*** RECORDS
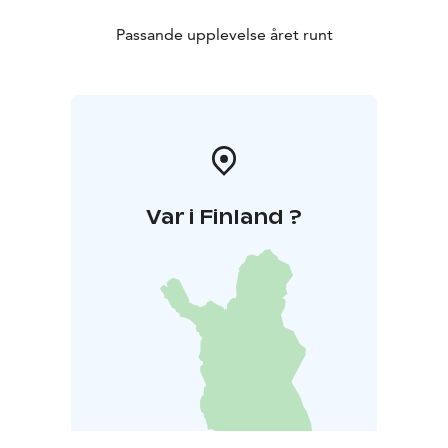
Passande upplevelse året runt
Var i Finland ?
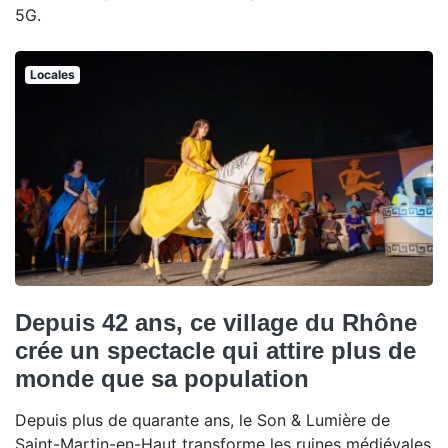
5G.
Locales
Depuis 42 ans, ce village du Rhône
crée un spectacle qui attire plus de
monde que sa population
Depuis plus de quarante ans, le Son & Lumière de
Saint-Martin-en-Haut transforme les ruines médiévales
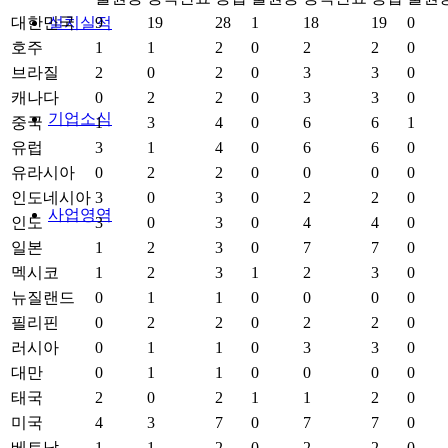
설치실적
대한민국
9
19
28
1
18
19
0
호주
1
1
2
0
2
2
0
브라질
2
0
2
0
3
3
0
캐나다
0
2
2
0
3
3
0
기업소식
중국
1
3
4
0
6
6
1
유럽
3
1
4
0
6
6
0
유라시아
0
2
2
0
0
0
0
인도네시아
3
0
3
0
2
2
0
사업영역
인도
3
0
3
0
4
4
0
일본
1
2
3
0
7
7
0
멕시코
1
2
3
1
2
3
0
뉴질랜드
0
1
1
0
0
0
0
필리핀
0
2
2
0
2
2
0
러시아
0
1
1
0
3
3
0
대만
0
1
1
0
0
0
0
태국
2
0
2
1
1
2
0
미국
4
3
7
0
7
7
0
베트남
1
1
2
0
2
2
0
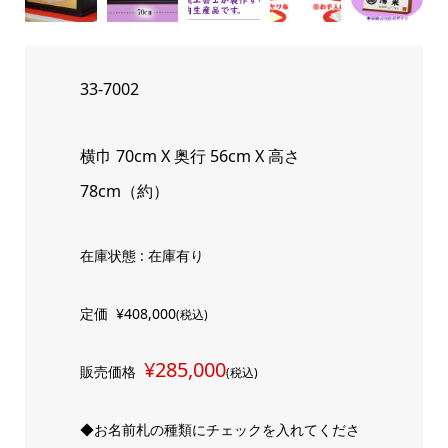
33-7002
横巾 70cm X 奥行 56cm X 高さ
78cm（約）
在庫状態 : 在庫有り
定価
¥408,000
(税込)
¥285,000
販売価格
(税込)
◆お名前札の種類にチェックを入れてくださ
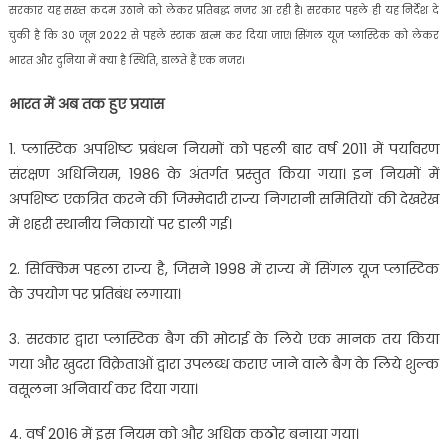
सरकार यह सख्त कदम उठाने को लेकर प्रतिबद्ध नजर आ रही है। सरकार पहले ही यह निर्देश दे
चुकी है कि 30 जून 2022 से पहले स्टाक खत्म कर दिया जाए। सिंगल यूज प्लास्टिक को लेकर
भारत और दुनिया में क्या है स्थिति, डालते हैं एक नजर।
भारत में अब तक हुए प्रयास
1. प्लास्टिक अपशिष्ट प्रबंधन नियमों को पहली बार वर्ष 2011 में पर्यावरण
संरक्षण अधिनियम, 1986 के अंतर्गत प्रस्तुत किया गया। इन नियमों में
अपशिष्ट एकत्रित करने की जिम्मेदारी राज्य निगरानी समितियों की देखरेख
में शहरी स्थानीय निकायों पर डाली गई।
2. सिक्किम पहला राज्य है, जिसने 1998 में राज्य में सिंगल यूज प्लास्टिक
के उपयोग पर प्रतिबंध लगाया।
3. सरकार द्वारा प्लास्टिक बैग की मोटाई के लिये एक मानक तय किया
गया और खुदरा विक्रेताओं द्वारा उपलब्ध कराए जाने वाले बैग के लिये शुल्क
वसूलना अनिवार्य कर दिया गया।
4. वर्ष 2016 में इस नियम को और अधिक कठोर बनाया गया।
******
• _EXERCISE REQUIREMENTS_
All of the material must be repeated exactly in the answer, apart from the pictures.

• _SOLUTION_
Passande upplevelse året runt
Var i Finland ?
5G.
Locales
Depuis 42 ans, ce village du Rhône
crée un spectacle qui attire plus de
monde que sa population
Depuis plus de quarante ans, le Son & Lumière de
Saint-Martin-en-Haut transforme les ruines médiévales
설치실적
대한민국
9
19
28
1
18
19
0
호주
1
1
2
0
2
2
0
브라질
2
0
2
0
3
3
0
캐나다
0
2
2
0
3
3
0
기업소식
중국
1
3
4
0
6
6
1
유럽
3
1
4
0
6
6
0
유라시아
0
2
2
0
0
0
0
인도네시아
3
0
3
0
2
2
0
사업영역
인도
3
0
3
0
4
4
0
일본
1
2
3
0
7
7
0
멕시코
1
2
3
1
2
3
0
뉴질랜드
0
1
1
0
0
0
0
필리핀
0
2
2
0
2
2
0
러시아
0
1
1
0
3
3
0
대만
0
1
1
0
0
0
0
태국
2
0
2
1
1
2
0
미국
4
3
7
0
7
7
0
베트남
1
1
2
0
2
2
0
33-7002
横巾 70cm X 奥行 56cm X 高さ
78cm（約）
在庫状態 : 在庫有り
定価
¥408,000
(税込)
¥285,000
販売価格
(税込)
◆お名前札の種類にチェックを入れてくださ
सरकार यह सख्त कदम उठाने को लेकर प्रतिबद्ध नजर आ रही है। सरकार पहले ही यह निर्देश दे
चुकी है कि 30 जून 2022 से पहले स्टाक खत्म कर दिया जाए। सिंगल यूज प्लास्टिक को लेकर
भारत और दुनिया में क्या है स्थिति, डालते हैं एक नजर।
भारत में अब तक हुए प्रयास
1. प्लास्टिक अपशिष्ट प्रबंधन नियमों को पहली बार वर्ष 2011 में पर्यावरण
संरक्षण अधिनियम, 1986 के अंतर्गत प्रस्तुत किया गया। इन नियमों में
अपशिष्ट एकत्रित करने की जिम्मेदारी राज्य निगरानी समितियों की देखरेख
में शहरी स्थानीय निकायों पर डाली गई।
2. सिक्किम पहला राज्य है, जिसने 1998 में राज्य में सिंगल यूज प्लास्टिक
के उपयोग पर प्रतिबंध लगाया।
3. सरकार द्वारा प्लास्टिक बैग की मोटाई के लिये एक मानक तय किया
गया और खुदरा विक्रेताओं द्वारा उपलब्ध कराए जाने वाले बैग के लिये शुल्क
वसूलना अनिवार्य कर दिया गया।
4. वर्ष 2016 में इस नियम को और अधिक कठोर बनाया गया।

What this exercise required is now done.